Preparing Groundwater Sustainability Plans will involve uncertainties, as does most decision-making in life. Stakeholders and experts will differ in their opinions on the significance of the uncertainties in water budget analyses and in projections of future climate, land use, surface water deliveries and other conditions. However, concerns over uncertainties need not preclude action. Often there is sufficient information to proceed on some important actions, even as information to support additional actions is being developed.

A constructive approach for moving forward with the plans may be to 1) accept the inevitability of some uncertainty, 2) implement actions based on current information and 3) plan to adjust actions as new information becomes available.

Uncertainty analysis can play an important role in developing and evaluating management approaches. New data can come from additional basin characterization; monitoring groundwater system responses to management actions; refinement of groundwater budgets, models and ancillary calculations; and updated information on management plans and actions.

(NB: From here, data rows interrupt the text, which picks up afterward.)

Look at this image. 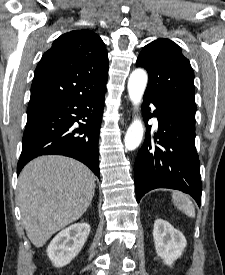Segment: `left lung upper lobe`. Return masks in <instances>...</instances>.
I'll return each mask as SVG.
<instances>
[{
    "mask_svg": "<svg viewBox=\"0 0 225 275\" xmlns=\"http://www.w3.org/2000/svg\"><path fill=\"white\" fill-rule=\"evenodd\" d=\"M136 66L144 67L148 72L146 92L191 113L196 112L194 72L176 43L161 38L147 44L139 54Z\"/></svg>",
    "mask_w": 225,
    "mask_h": 275,
    "instance_id": "1",
    "label": "left lung upper lobe"
}]
</instances>
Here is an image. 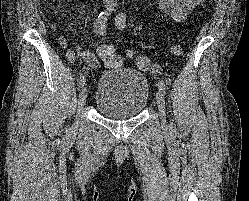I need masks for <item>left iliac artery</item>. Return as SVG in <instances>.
<instances>
[{
    "instance_id": "obj_1",
    "label": "left iliac artery",
    "mask_w": 249,
    "mask_h": 201,
    "mask_svg": "<svg viewBox=\"0 0 249 201\" xmlns=\"http://www.w3.org/2000/svg\"><path fill=\"white\" fill-rule=\"evenodd\" d=\"M115 22H116V26L119 28V29H124L125 26H126V14L125 12H121L117 15L116 19H115ZM158 87L159 89L164 93L166 94V85L164 83L163 80H159L158 82ZM171 132H175L176 129H175V126L172 124L171 125Z\"/></svg>"
}]
</instances>
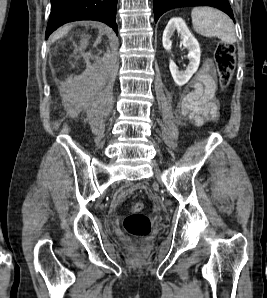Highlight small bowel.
Returning <instances> with one entry per match:
<instances>
[{
  "label": "small bowel",
  "instance_id": "obj_1",
  "mask_svg": "<svg viewBox=\"0 0 267 298\" xmlns=\"http://www.w3.org/2000/svg\"><path fill=\"white\" fill-rule=\"evenodd\" d=\"M180 104L181 113L197 126L216 120L218 103L215 98V73L207 62L189 85Z\"/></svg>",
  "mask_w": 267,
  "mask_h": 298
}]
</instances>
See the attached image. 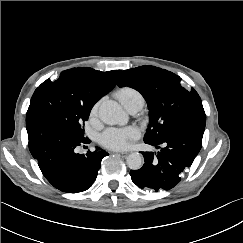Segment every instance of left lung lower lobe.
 <instances>
[{
	"instance_id": "left-lung-lower-lobe-1",
	"label": "left lung lower lobe",
	"mask_w": 243,
	"mask_h": 243,
	"mask_svg": "<svg viewBox=\"0 0 243 243\" xmlns=\"http://www.w3.org/2000/svg\"><path fill=\"white\" fill-rule=\"evenodd\" d=\"M205 124L206 116L190 117L173 126L161 140L145 142L162 148L158 153L142 152L143 167L130 171L133 183L156 192L176 186L201 149Z\"/></svg>"
}]
</instances>
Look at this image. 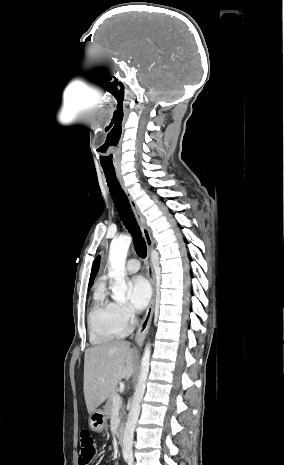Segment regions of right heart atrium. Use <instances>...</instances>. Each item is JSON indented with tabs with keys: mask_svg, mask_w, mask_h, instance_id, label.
<instances>
[{
	"mask_svg": "<svg viewBox=\"0 0 284 465\" xmlns=\"http://www.w3.org/2000/svg\"><path fill=\"white\" fill-rule=\"evenodd\" d=\"M115 308L117 315L124 326H130L134 323L135 317L126 306L115 304Z\"/></svg>",
	"mask_w": 284,
	"mask_h": 465,
	"instance_id": "obj_1",
	"label": "right heart atrium"
}]
</instances>
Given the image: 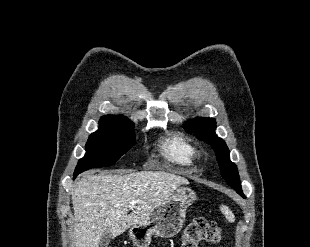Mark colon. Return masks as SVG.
<instances>
[{
	"label": "colon",
	"mask_w": 310,
	"mask_h": 247,
	"mask_svg": "<svg viewBox=\"0 0 310 247\" xmlns=\"http://www.w3.org/2000/svg\"><path fill=\"white\" fill-rule=\"evenodd\" d=\"M221 229L217 223L204 218H195L184 229L181 247H198L201 241L218 243Z\"/></svg>",
	"instance_id": "colon-1"
}]
</instances>
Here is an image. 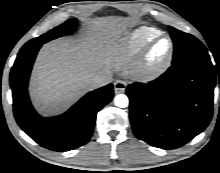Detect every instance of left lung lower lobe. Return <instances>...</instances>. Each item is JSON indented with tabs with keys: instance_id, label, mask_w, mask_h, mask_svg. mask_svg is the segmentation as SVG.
Instances as JSON below:
<instances>
[{
	"instance_id": "left-lung-lower-lobe-1",
	"label": "left lung lower lobe",
	"mask_w": 220,
	"mask_h": 173,
	"mask_svg": "<svg viewBox=\"0 0 220 173\" xmlns=\"http://www.w3.org/2000/svg\"><path fill=\"white\" fill-rule=\"evenodd\" d=\"M215 82L210 58H192L172 64L148 84L128 85L135 136L162 149L192 140L211 120Z\"/></svg>"
}]
</instances>
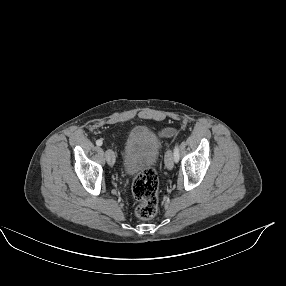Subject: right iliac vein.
Instances as JSON below:
<instances>
[{
    "label": "right iliac vein",
    "mask_w": 286,
    "mask_h": 286,
    "mask_svg": "<svg viewBox=\"0 0 286 286\" xmlns=\"http://www.w3.org/2000/svg\"><path fill=\"white\" fill-rule=\"evenodd\" d=\"M105 156H106L107 163L110 166H113L115 164V154H114V152L112 150L108 149L105 152Z\"/></svg>",
    "instance_id": "1"
}]
</instances>
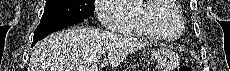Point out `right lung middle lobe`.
<instances>
[{
  "mask_svg": "<svg viewBox=\"0 0 230 71\" xmlns=\"http://www.w3.org/2000/svg\"><path fill=\"white\" fill-rule=\"evenodd\" d=\"M95 0H46L40 23L88 18L94 15Z\"/></svg>",
  "mask_w": 230,
  "mask_h": 71,
  "instance_id": "1",
  "label": "right lung middle lobe"
}]
</instances>
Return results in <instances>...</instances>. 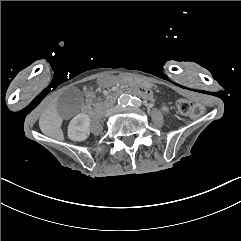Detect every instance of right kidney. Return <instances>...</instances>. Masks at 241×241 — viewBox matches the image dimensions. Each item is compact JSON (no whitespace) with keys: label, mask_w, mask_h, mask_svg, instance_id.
Listing matches in <instances>:
<instances>
[{"label":"right kidney","mask_w":241,"mask_h":241,"mask_svg":"<svg viewBox=\"0 0 241 241\" xmlns=\"http://www.w3.org/2000/svg\"><path fill=\"white\" fill-rule=\"evenodd\" d=\"M91 118L85 113H79L69 122L67 137L74 142H83L91 133Z\"/></svg>","instance_id":"obj_1"}]
</instances>
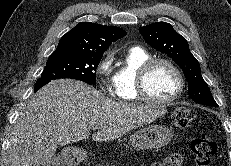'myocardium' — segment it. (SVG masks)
<instances>
[{"instance_id":"obj_1","label":"myocardium","mask_w":231,"mask_h":166,"mask_svg":"<svg viewBox=\"0 0 231 166\" xmlns=\"http://www.w3.org/2000/svg\"><path fill=\"white\" fill-rule=\"evenodd\" d=\"M158 64H165L169 66L174 71L178 80V87L176 91L167 99H156L152 97L147 90L146 82H147L148 74L150 70ZM184 87H185V78L183 72L178 67V65L170 59L162 58V57L151 58L146 62H144L138 70L137 79H136L137 95L139 99L147 103H151L159 106H167L180 97V95L184 90Z\"/></svg>"}]
</instances>
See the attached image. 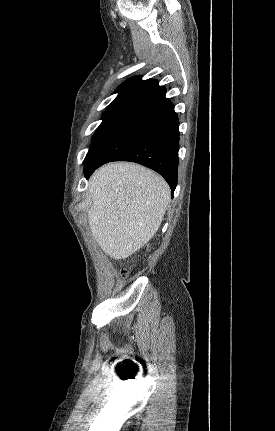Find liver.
<instances>
[{
	"label": "liver",
	"mask_w": 275,
	"mask_h": 431,
	"mask_svg": "<svg viewBox=\"0 0 275 431\" xmlns=\"http://www.w3.org/2000/svg\"><path fill=\"white\" fill-rule=\"evenodd\" d=\"M170 195L166 181L141 165L99 168L89 180L88 223L95 241L115 260L131 256L158 231Z\"/></svg>",
	"instance_id": "obj_1"
}]
</instances>
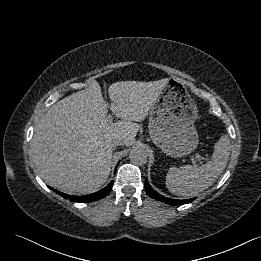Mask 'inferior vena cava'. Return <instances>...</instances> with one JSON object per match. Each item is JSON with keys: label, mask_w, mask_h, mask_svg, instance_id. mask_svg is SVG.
I'll return each instance as SVG.
<instances>
[{"label": "inferior vena cava", "mask_w": 261, "mask_h": 261, "mask_svg": "<svg viewBox=\"0 0 261 261\" xmlns=\"http://www.w3.org/2000/svg\"><path fill=\"white\" fill-rule=\"evenodd\" d=\"M120 145H122V140L121 139H115L111 143V147L113 149H115L117 146H120Z\"/></svg>", "instance_id": "602c4592"}]
</instances>
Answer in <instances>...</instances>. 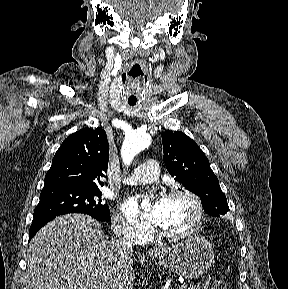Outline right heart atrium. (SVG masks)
Returning a JSON list of instances; mask_svg holds the SVG:
<instances>
[{
  "label": "right heart atrium",
  "mask_w": 288,
  "mask_h": 289,
  "mask_svg": "<svg viewBox=\"0 0 288 289\" xmlns=\"http://www.w3.org/2000/svg\"><path fill=\"white\" fill-rule=\"evenodd\" d=\"M116 233L132 243H141L148 239L150 227L123 213H117L113 219Z\"/></svg>",
  "instance_id": "1"
}]
</instances>
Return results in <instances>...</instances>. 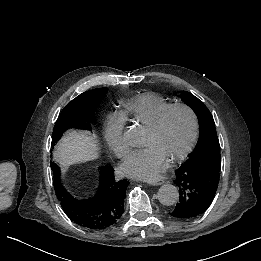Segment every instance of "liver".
Segmentation results:
<instances>
[{
	"instance_id": "liver-1",
	"label": "liver",
	"mask_w": 261,
	"mask_h": 261,
	"mask_svg": "<svg viewBox=\"0 0 261 261\" xmlns=\"http://www.w3.org/2000/svg\"><path fill=\"white\" fill-rule=\"evenodd\" d=\"M96 155L95 144L92 138L71 132L59 145L56 156L60 160H67L70 157H83L93 159Z\"/></svg>"
}]
</instances>
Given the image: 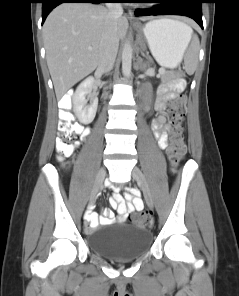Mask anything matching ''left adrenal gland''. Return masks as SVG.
I'll list each match as a JSON object with an SVG mask.
<instances>
[{
	"instance_id": "obj_1",
	"label": "left adrenal gland",
	"mask_w": 239,
	"mask_h": 296,
	"mask_svg": "<svg viewBox=\"0 0 239 296\" xmlns=\"http://www.w3.org/2000/svg\"><path fill=\"white\" fill-rule=\"evenodd\" d=\"M141 62H142V60H141V58H139V68L141 69Z\"/></svg>"
}]
</instances>
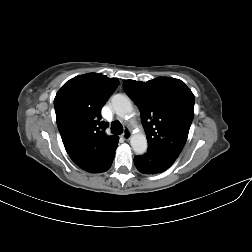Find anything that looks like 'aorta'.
<instances>
[{
  "label": "aorta",
  "instance_id": "1",
  "mask_svg": "<svg viewBox=\"0 0 252 252\" xmlns=\"http://www.w3.org/2000/svg\"><path fill=\"white\" fill-rule=\"evenodd\" d=\"M111 103L113 110L120 117H127L133 113L132 102L126 95H114ZM130 144L136 154H143L147 150V139L142 132L133 133L130 138Z\"/></svg>",
  "mask_w": 252,
  "mask_h": 252
}]
</instances>
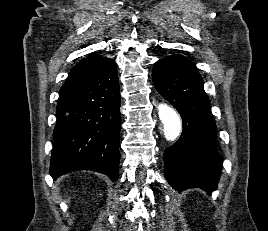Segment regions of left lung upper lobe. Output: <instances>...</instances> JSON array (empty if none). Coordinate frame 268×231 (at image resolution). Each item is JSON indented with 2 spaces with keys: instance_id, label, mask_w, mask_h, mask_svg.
Wrapping results in <instances>:
<instances>
[{
  "instance_id": "5c2ea615",
  "label": "left lung upper lobe",
  "mask_w": 268,
  "mask_h": 231,
  "mask_svg": "<svg viewBox=\"0 0 268 231\" xmlns=\"http://www.w3.org/2000/svg\"><path fill=\"white\" fill-rule=\"evenodd\" d=\"M170 57H173V58H176V59H179V60H183V61L187 62L188 64H191L192 66L195 67L194 62H192L191 60H189V59H187V58H185V57H182V56H180V55H172V56H170Z\"/></svg>"
}]
</instances>
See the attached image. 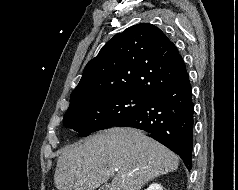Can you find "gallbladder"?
Returning <instances> with one entry per match:
<instances>
[{
  "instance_id": "obj_1",
  "label": "gallbladder",
  "mask_w": 238,
  "mask_h": 190,
  "mask_svg": "<svg viewBox=\"0 0 238 190\" xmlns=\"http://www.w3.org/2000/svg\"><path fill=\"white\" fill-rule=\"evenodd\" d=\"M99 190H110V185L105 183L99 188Z\"/></svg>"
}]
</instances>
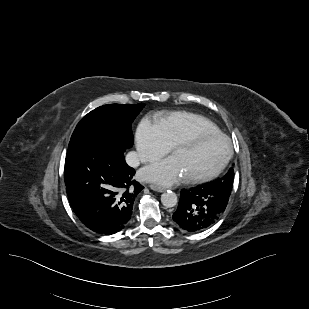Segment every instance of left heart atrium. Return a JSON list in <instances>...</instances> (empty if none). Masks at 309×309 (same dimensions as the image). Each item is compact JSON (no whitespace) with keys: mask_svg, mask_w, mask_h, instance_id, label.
<instances>
[{"mask_svg":"<svg viewBox=\"0 0 309 309\" xmlns=\"http://www.w3.org/2000/svg\"><path fill=\"white\" fill-rule=\"evenodd\" d=\"M140 177L147 181L171 185L185 180L187 175L179 159L172 155L143 168Z\"/></svg>","mask_w":309,"mask_h":309,"instance_id":"39dd6f15","label":"left heart atrium"}]
</instances>
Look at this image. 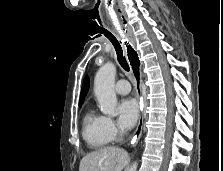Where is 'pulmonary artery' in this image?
I'll return each instance as SVG.
<instances>
[{
    "label": "pulmonary artery",
    "instance_id": "e3ab8cb5",
    "mask_svg": "<svg viewBox=\"0 0 223 171\" xmlns=\"http://www.w3.org/2000/svg\"><path fill=\"white\" fill-rule=\"evenodd\" d=\"M131 87L127 80L120 79L116 82L115 91L120 95H126L130 92Z\"/></svg>",
    "mask_w": 223,
    "mask_h": 171
}]
</instances>
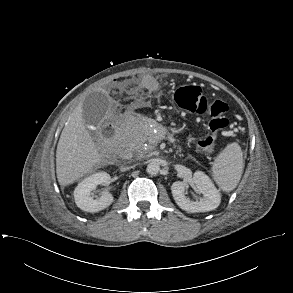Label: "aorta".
Here are the masks:
<instances>
[{
    "label": "aorta",
    "mask_w": 293,
    "mask_h": 293,
    "mask_svg": "<svg viewBox=\"0 0 293 293\" xmlns=\"http://www.w3.org/2000/svg\"><path fill=\"white\" fill-rule=\"evenodd\" d=\"M146 171L150 175H157L160 172V165L159 163L152 161L147 165Z\"/></svg>",
    "instance_id": "1"
}]
</instances>
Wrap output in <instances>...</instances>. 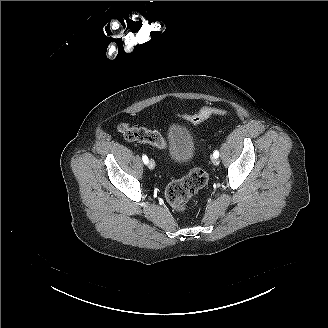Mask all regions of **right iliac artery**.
Instances as JSON below:
<instances>
[{"mask_svg": "<svg viewBox=\"0 0 328 328\" xmlns=\"http://www.w3.org/2000/svg\"><path fill=\"white\" fill-rule=\"evenodd\" d=\"M144 164L148 163V157L146 155H143L142 157Z\"/></svg>", "mask_w": 328, "mask_h": 328, "instance_id": "82829eb1", "label": "right iliac artery"}]
</instances>
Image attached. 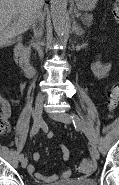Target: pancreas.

Water budget analysis will prove useful in performing uncertainty analysis and accounting for new information as it becomes available.

The authors, all with UC Davis, have been examining implementation of California’s Sustainable Groundwater Management Act.

[1] Initial Groundwater Basin Prioritization under the Sustainable Groundwater Management Act

[2] Periods of analysis on the order of several years to decades are likely to be the most useful for evaluating issues related to sustainable management.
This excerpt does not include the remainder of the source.